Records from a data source
********************

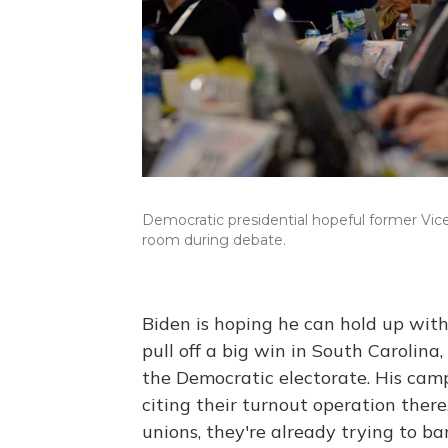
Democratic presidential hopeful former Vice
room during debate.
Biden is hoping he can hold up with
pull off a big win in South Carolina
the Democratic electorate. His cam
citing their turnout operation there
unions, they're already trying to ba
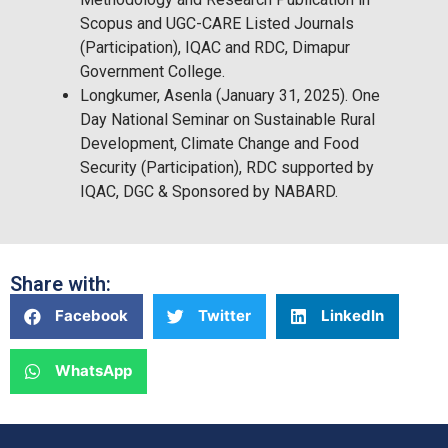
Scopus and UGC-CARE Listed Journals
(Participation), IQAC and RDC, Dimapur
Government College.
Longkumer, Asenla (January 31, 2025). One
Day National Seminar on Sustainable Rural
Development, Climate Change and Food
Security (Participation), RDC supported by
IQAC, DGC & Sponsored by NABARD.
Share with:
Facebook
Twitter
LinkedIn
WhatsApp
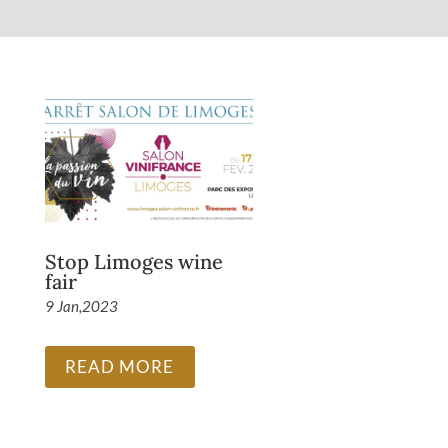
Stop Limoges wine
fair
9 Jan,2023
READ MORE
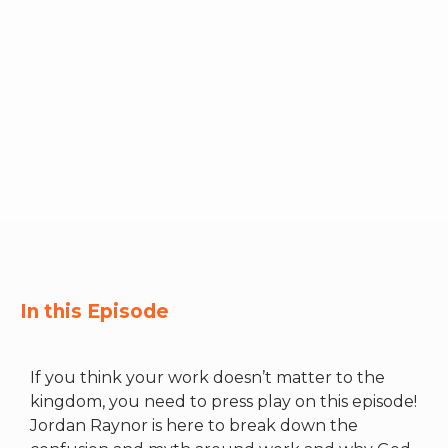
RW+ MEMBERSHIP
STUDIO + HQ
In this Episode
If you think your work doesn’t matter to the
kingdom, you need to press play on this episode!
Jordan Raynor is here to break down the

********************

▶ Your task: When a line contains the string "Participation", count that line; once every line of the records has been checked, state the count alone.

▶ Answer to this problem: 2